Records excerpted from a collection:

Segment Open

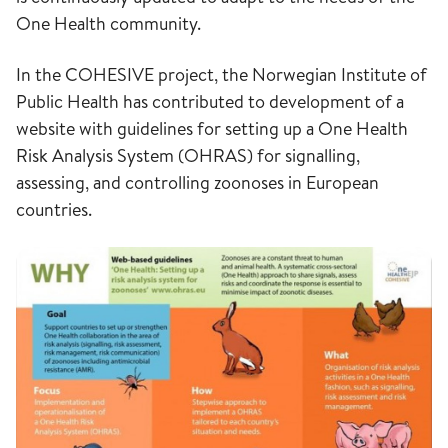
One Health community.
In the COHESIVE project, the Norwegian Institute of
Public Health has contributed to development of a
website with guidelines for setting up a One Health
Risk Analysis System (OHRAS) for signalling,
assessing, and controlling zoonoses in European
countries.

Segment Closed

> **GOAL OF THE EXERCISE**: Going from the line that has "website with guidelines" through the last line of the entries, retype each line exactly as given and add nothing.

> **ANSWER SPACE**:
website with guidelines for setting up a One Health
Risk Analysis System (OHRAS) for signalling,
assessing, and controlling zoonoses in European
countries.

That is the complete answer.